The National Comprehensive Cancer Network (NCCN) recommends low dose CT (LDCT) lung cancer screening for people aged 50 and older with smoking histories of 20 or greater pack-years and one additional risk factor other than second-hand smoke. These other risk factors include occupational exposure to agents identified as carcinogens targeting the lungs. The NCCN guidelines do not specify a threshold for level of exposure to an occupational agent that is necessary to trigger surveillance.  [18]

Low dose CT (LDCT) may also be used to screen for pneumoconiosis. 


Other Tests

Pulmonary function tests are essential to determining lung disease pathophysiology, severity and management.  Pulmonary function testing should include spirometry, lung volumes, and diffusing capacity of the lungs for carbon monoxide (DLCO). Occupational lung diseases are often characterized as obstructive, restrictive, or a combination of both. With disease progression, DLCO values will decline.

Pulmonary physiological testing may be included in the monitoring of disease progression. These tests may include the 6-minute walk test and cardiopulmonary exercise testing. Cardiopulmonary exercise testing can be helpful in determining the presence and degree of ventilatory and gas exchange abnormalities, in clarifying the presence of cardiac disease as a source of chest symptoms, and in determining lung disease severity and impairment. [14]

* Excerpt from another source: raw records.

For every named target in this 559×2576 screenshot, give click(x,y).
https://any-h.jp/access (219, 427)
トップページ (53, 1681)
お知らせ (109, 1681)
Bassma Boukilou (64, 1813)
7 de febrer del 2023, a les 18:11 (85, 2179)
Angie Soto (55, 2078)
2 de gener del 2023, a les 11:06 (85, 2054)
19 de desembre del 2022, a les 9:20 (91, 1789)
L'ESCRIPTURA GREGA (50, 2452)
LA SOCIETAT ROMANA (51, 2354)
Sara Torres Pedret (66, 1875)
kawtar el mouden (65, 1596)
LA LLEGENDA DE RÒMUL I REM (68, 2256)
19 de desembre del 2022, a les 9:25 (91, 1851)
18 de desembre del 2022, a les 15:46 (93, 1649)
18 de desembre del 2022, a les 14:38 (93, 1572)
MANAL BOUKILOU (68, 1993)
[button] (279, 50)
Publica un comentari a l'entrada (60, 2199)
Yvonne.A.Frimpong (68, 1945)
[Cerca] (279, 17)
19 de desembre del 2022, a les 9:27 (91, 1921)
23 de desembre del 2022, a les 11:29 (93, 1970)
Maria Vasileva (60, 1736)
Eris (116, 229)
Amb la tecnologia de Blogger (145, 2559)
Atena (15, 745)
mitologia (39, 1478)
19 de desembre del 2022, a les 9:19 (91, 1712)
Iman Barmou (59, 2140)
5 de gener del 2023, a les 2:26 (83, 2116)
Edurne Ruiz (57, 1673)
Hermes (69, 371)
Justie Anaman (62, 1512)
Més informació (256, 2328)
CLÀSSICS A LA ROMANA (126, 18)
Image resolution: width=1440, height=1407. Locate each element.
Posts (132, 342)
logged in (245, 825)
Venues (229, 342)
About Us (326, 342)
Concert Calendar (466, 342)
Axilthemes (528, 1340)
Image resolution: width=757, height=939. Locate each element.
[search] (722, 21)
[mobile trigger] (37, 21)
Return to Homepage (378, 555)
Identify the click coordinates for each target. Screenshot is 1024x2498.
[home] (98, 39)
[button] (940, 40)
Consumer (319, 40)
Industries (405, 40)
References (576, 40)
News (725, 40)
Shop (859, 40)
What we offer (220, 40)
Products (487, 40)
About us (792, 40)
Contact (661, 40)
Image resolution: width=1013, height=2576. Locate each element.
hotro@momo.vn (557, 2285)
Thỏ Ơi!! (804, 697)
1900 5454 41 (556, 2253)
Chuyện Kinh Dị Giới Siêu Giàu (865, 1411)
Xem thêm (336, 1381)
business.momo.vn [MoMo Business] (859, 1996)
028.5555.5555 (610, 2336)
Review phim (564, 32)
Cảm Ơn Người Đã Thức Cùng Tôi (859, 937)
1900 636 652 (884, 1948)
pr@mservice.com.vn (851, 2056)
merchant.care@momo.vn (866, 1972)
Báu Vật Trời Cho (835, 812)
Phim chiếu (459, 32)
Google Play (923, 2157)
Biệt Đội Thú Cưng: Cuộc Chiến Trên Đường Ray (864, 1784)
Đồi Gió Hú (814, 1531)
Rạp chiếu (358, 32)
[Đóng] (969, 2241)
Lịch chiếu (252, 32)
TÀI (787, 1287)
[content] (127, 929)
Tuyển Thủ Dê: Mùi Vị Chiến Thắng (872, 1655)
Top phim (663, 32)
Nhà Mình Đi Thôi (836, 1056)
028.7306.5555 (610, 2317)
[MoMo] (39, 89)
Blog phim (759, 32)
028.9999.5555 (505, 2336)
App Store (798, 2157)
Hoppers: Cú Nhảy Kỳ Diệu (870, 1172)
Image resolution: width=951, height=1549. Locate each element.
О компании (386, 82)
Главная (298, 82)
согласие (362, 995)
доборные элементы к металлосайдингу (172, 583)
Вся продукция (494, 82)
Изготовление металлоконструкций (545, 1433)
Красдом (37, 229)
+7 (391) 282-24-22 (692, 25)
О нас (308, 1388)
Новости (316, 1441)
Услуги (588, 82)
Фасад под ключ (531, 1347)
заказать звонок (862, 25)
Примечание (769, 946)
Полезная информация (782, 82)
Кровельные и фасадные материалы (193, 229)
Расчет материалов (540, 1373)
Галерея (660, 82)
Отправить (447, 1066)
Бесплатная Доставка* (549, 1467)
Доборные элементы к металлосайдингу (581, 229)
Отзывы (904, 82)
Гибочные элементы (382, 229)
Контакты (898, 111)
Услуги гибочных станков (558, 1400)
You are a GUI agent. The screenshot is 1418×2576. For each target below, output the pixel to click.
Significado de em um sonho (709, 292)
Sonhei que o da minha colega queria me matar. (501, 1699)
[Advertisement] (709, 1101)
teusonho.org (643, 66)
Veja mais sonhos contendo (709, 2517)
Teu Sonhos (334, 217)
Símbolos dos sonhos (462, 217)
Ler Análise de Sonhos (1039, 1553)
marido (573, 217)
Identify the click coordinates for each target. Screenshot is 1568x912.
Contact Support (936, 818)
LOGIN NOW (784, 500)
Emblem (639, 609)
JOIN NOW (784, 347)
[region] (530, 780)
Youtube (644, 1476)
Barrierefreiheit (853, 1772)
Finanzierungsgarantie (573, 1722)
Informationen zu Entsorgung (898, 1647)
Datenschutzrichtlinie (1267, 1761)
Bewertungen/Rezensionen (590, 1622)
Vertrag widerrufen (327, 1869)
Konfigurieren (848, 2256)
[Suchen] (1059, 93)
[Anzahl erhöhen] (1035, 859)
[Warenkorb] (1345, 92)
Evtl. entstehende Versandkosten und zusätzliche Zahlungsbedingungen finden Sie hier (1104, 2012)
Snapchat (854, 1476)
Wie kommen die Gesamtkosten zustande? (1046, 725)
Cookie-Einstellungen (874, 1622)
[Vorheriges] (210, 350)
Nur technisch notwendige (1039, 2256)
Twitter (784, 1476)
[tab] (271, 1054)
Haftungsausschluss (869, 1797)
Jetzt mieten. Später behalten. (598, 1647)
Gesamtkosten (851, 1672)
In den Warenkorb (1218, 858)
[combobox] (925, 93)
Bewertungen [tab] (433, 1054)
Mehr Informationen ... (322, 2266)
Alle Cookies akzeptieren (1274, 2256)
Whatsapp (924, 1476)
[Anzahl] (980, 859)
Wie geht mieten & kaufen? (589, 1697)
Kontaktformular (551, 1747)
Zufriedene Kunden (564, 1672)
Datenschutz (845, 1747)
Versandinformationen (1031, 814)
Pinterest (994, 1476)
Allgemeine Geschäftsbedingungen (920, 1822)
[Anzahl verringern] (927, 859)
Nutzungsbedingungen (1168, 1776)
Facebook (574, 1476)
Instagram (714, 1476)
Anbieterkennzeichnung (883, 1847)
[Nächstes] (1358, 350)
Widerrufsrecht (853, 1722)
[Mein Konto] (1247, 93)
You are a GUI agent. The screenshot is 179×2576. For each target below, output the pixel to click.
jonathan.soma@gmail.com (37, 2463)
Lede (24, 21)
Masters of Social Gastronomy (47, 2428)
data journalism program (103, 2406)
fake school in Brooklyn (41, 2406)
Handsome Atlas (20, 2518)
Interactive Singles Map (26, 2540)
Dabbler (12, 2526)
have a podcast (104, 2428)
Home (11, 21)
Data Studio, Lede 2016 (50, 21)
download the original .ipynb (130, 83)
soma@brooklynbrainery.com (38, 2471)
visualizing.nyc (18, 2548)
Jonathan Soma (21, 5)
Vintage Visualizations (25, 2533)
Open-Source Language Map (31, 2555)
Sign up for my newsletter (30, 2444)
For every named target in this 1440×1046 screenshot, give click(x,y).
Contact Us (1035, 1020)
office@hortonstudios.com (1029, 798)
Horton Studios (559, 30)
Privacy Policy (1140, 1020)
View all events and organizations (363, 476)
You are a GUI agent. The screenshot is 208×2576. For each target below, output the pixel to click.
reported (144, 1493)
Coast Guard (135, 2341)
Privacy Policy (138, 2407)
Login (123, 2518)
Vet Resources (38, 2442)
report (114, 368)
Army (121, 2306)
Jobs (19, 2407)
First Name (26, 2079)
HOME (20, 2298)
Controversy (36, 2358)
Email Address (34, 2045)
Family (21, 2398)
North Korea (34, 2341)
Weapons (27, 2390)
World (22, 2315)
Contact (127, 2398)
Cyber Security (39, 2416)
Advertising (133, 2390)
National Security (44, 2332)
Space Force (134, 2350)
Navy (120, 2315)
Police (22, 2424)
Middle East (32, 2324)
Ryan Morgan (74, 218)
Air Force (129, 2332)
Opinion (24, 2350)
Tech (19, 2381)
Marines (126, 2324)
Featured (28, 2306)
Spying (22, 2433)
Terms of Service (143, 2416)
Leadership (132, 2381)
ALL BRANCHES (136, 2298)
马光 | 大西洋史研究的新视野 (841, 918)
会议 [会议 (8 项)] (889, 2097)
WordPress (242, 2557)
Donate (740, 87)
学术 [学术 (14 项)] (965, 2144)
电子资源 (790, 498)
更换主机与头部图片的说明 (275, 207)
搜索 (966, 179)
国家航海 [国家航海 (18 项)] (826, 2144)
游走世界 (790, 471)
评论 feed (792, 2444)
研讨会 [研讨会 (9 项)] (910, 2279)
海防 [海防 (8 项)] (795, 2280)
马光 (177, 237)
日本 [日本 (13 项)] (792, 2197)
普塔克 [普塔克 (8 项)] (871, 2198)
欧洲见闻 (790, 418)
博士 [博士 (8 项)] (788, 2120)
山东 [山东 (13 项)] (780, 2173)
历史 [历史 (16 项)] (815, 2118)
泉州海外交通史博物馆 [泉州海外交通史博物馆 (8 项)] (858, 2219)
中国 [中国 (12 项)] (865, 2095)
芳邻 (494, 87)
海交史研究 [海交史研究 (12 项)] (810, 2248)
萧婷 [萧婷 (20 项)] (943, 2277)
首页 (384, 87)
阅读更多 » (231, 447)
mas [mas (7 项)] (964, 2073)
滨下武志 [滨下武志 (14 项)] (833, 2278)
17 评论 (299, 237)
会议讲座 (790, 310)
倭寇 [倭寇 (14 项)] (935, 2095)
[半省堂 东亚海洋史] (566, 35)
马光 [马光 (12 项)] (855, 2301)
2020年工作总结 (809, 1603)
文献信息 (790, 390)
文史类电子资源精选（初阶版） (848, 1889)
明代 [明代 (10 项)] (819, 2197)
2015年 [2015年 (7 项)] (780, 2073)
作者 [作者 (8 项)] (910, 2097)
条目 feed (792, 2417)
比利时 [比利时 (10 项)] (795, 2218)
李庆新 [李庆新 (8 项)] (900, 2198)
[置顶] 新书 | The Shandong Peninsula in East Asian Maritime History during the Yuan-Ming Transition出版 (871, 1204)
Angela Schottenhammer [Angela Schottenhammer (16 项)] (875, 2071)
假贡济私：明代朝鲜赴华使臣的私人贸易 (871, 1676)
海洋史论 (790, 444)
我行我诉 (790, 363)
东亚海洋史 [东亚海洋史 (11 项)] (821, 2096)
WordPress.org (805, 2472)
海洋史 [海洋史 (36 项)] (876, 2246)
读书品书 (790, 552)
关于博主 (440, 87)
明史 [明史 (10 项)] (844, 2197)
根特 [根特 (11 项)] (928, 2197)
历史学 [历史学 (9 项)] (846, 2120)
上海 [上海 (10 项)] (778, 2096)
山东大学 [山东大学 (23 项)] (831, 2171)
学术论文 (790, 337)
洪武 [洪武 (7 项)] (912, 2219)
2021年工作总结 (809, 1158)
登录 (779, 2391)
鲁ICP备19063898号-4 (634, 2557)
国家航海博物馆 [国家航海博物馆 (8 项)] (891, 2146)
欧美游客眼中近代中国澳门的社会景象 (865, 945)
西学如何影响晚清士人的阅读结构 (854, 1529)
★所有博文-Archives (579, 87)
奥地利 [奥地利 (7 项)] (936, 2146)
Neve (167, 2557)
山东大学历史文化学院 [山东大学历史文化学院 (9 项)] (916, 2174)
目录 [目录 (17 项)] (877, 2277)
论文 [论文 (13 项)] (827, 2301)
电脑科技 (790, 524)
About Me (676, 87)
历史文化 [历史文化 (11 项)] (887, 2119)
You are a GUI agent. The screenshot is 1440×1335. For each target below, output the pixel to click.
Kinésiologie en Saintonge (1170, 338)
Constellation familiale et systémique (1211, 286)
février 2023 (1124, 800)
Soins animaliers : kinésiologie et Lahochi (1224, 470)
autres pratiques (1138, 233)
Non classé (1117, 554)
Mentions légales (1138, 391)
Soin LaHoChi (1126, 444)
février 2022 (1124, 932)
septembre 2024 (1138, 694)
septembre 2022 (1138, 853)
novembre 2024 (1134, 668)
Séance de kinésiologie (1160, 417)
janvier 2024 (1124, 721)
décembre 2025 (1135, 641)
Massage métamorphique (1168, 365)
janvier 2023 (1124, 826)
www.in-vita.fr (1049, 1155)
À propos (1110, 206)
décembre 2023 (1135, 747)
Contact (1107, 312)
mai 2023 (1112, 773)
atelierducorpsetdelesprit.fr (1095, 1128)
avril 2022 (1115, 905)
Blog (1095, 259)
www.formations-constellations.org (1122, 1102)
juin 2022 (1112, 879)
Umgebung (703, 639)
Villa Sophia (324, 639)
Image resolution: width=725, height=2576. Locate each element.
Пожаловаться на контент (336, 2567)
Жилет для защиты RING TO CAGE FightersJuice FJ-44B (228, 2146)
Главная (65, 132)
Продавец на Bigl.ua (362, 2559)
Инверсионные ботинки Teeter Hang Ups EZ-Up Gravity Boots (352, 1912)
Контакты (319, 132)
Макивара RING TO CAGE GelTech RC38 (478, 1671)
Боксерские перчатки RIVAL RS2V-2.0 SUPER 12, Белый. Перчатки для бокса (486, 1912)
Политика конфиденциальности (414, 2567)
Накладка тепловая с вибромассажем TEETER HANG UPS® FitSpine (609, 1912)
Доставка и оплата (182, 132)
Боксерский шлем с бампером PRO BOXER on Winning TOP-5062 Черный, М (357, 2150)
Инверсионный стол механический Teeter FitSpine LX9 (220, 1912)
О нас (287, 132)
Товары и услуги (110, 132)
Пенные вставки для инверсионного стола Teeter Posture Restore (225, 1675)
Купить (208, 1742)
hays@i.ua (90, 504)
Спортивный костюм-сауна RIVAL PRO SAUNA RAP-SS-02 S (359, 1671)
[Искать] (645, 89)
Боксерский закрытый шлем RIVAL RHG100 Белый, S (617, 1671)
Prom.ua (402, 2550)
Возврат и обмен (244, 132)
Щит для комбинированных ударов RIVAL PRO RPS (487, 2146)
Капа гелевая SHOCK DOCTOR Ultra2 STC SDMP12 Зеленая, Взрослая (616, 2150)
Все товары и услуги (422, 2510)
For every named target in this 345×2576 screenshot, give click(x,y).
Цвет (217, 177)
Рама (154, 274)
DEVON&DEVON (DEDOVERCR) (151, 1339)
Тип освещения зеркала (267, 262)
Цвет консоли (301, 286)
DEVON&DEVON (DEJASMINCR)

Interpretation of pulmonary function test results may be further enhanced when considered in relation to CT data. For example, subjects with normal spirometry findings but low lung diffusion capacity may have mixed emphysema and lung fibrosis evident on CT scans. [14]

Other testing may include echocardiogram, right heart catheterization, and sampling of pleural effusion.




Lung biopsy may be considered when diagnostic uncertainty exists. Fiberoptic bronchoscopy, with bronchoaveolar lavage and transbronchial biopsies, are useful in the evaluation of exposure-related granulomatous lung disease such as hypersensitivity pneumonitis. Surgical lung biopsy may be required to confirm a diagnosis of bronchiolitis or diffuse interstitial lung disease.

Video-assisted thoracoscopy (VATS) is rarely used for larger lung tissue sampling.



A published staging system is not available. Differentiating between nodular and infiltrative lung disease may be useful.